不认识欧老师。我在江(长江)边,他在湖(巢湖)边;我到海(上海)边的时候,他还在湖(巢湖)边。车子不是行驶在平行道上,也没有交汇点。
但有缘。
2019年7月的甪直之前,我拽着徐建平的衣拐进了维也纳酒店,去参加蒋坤元的新书发布会。他也去了。酒店门口不怎么宽敞,底楼的厅也不大。来的人多便显得有些局促。都说“三个鲢鱼一塘,三个女人一房”,何况那天去的女人尤其多,叽里呱啦的,整个大厅穿梭的都是女人的影子,喧哗的都是女人的声音,房子似乎有点颤抖。我就在不宽敞的门口站着,当然,站在门口的好处是可以抽烟,可以用眼光瞄瞄外面的风景,也可以瞅瞅里面一张张活泼,激动的面孔。
那个时候我见到了他,挎着包,带子窄而长,像挎着手枪盒的带子。我第一感觉没将他与文字挂上勾,倒是觉得像是刚刚退休下来的锅炉工,依然留有年轻时敦厚壮实的模样。我自然也感觉到了他掠过我身体的那种眼神,那时估计我在他的印象里,是个刚从田畈里走出,匆匆忙忙洗了脚上的泥土,连脸也来不及揩一把的老农。
这种“城乡”差别误导了我,也严重影响到我的心态。参加蒋坤元的新书发布会时,他坐在前面,和旁边的人有说有笑,很适应这种氛围。镁光灯下,女作者们争先上台,大方得像是在自己的家里。而我远离热闹,默默地坐在最后一张桌边。站在门边陪我的是几个酒店工作人员,我准备和他们打招呼时才发现,他们的双眼全部聚焦到前面的舞台,根本就没有没有余光落在我的身上。吃好晚饭,夜幕早已落下,但甪直的夜不怎么黑。甪直的夏夜也不热,风拂在身上凉爽得很。高高低低的灯,明晃晃的挤压着夜色,路灯的上空能看见低垂行走的云,酝酿着满腹的心思,拉拉扯扯的缝隙间不时露出狡黠的眼神,一闪一闪地,还有隐约低沉地吼声。刚回到酒店时,雨就在外面嚎叫了。

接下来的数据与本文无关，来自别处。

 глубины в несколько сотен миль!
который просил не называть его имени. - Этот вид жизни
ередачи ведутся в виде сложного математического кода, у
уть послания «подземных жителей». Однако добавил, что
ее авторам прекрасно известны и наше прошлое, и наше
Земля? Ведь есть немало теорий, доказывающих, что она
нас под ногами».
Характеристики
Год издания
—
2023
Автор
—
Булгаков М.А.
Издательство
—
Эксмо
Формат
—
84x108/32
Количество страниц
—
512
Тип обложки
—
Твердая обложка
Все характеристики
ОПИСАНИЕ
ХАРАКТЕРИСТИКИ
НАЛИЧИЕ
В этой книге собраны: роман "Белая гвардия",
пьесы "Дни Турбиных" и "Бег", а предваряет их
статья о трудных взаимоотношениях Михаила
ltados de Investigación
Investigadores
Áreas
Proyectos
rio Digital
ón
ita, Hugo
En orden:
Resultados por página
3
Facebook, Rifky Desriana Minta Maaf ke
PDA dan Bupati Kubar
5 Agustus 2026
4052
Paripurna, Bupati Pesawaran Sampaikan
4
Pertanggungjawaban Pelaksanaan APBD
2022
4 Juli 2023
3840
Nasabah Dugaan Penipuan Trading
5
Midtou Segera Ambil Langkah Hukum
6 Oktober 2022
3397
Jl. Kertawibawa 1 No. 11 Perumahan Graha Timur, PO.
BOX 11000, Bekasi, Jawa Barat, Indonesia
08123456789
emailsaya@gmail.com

那天晚上写了一点文字,题目是《维也纳,在古镇甪直》。十点多发出来的,其中有段;“人的向往与周围的环境,氛围,或者站的位置有关。在品宜轩酒楼两楼的大厅里,我周围就是一大群爱好文字的人,像蒋老师已出了三十多本书,待出的仍有四五本,听听都让人咋舌;还有相城区的两位作家,有一个是写儿童文学的,还有出过书的不知道姓名的,准备出书的,有的没出书其影响力不逊色于出书的,用老家话叫个个厉害!都是大伽。我也想厉害点。努力吧!坐在角落边没去和别人搭讪,一个人默默地没有说话。”

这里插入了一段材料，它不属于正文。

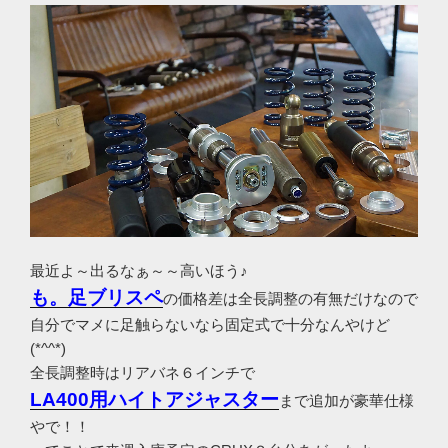
最近よ～出るなぁ～～高いほう♪
も。足ブリスペ
の価格差は全長調整の有無だけなので
自分でマメに足触らないなら固定式で十分なんやけど
(*^^*)
全長調整時はリアバネ６インチで
LA400用ハイトアジャスター
まで追加が豪華仕様
やで！！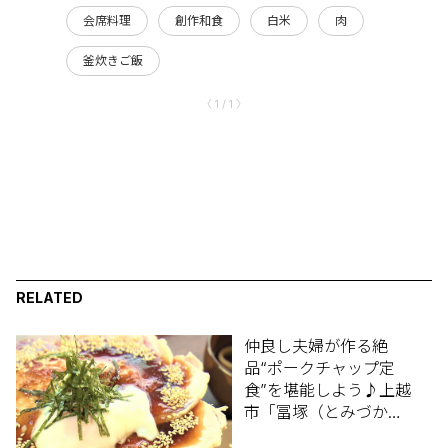
会席料理
創作和食
白米
肉
釜炊きご飯
〈 1 / 1 〉
RELATED
仲良し夫婦が作る絶
品“ポークチャップ定
食”を堪能しよう♪上越
市「冨塚（とみづか）
食堂」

其实他也没睡着,一个多小时后,他的《甪直进行时》系列也发在简书里,还有雪梅的群里,洋洋洒洒一千五百字。
第二天游古镇,我和他依旧没打声招呼,形同陌路。跟在一行人的最后,没其他人和我说话。在沈宅,我拍了沈家厨房、后门的青苔,还有叶老生前用过的钢笔、手表,心里在构思一篇文章:《沈宅的后门》。倒是他和认识的人有说有笑,拍照合影,一颗心依旧年轻。
两天一夜的甪直之行,我东拼西凑,努力拼了四篇。而他大手一挥就是几万字,让我对他不得不仰视,不得不佩服。
前两天收到他的新书,长篇小说《决战皖江》,我得认真读读。对了,他叫欧玉文。巢湖边一块闪光的宝玉。简书里的欧歌,一位值得尊重的大哥。